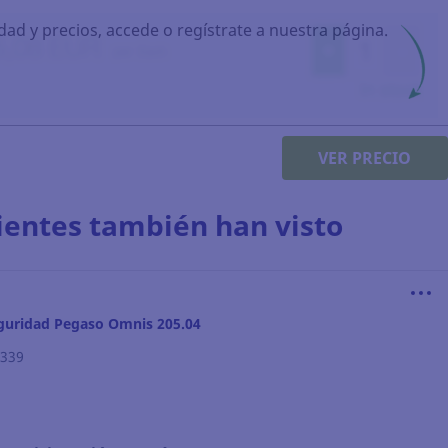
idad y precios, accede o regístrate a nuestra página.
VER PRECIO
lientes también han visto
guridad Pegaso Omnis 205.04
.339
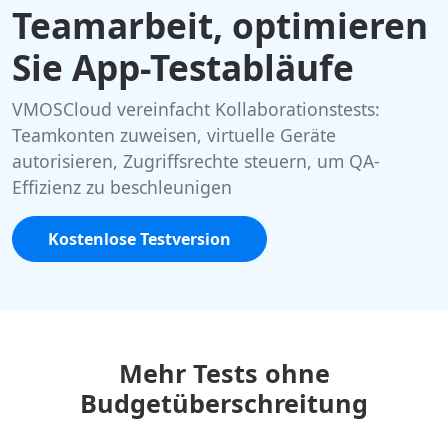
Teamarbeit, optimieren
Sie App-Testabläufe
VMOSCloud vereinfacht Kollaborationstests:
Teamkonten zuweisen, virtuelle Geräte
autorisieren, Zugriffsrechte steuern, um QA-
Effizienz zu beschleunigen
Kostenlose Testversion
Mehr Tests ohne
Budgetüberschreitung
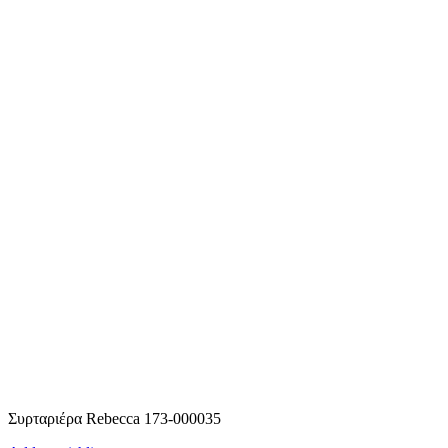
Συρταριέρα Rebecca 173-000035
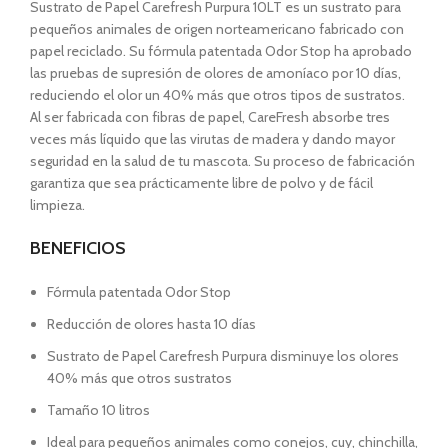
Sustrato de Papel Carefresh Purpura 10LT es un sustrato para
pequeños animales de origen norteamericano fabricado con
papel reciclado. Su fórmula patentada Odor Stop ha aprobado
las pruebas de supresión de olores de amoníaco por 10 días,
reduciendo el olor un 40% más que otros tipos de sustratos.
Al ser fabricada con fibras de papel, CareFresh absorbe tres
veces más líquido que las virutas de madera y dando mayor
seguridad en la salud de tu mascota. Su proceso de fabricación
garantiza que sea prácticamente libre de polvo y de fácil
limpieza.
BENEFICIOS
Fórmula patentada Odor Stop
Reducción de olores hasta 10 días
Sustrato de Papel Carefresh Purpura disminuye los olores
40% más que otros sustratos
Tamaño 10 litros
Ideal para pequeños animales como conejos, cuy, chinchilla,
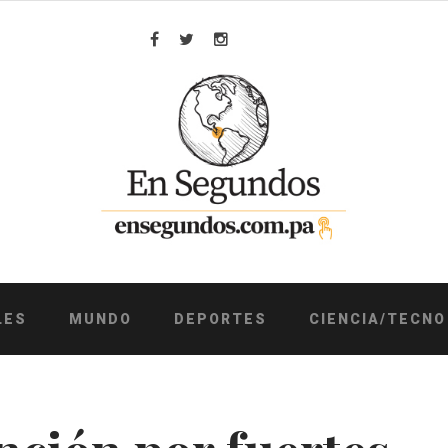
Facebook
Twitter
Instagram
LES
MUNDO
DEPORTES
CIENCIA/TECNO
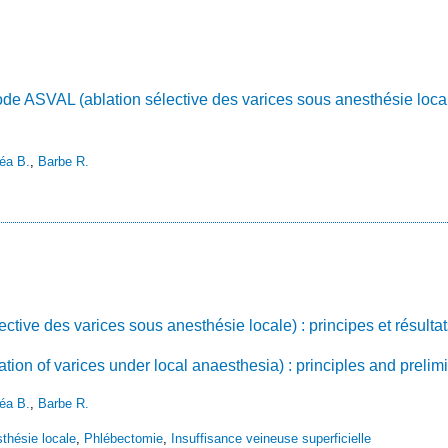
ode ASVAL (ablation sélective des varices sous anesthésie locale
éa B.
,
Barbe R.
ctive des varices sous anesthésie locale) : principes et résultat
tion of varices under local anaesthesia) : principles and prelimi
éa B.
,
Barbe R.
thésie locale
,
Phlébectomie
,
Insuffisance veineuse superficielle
-*-*-
PROBLEM TO WORK ON: Wherever the word "olores" appears in a line of the data above, copy that line.

WRITTEN REPLY:
las pruebas de supresión de olores de amoníaco por 10 días,
Reducción de olores hasta 10 días
Sustrato de Papel Carefresh Purpura disminuye los olores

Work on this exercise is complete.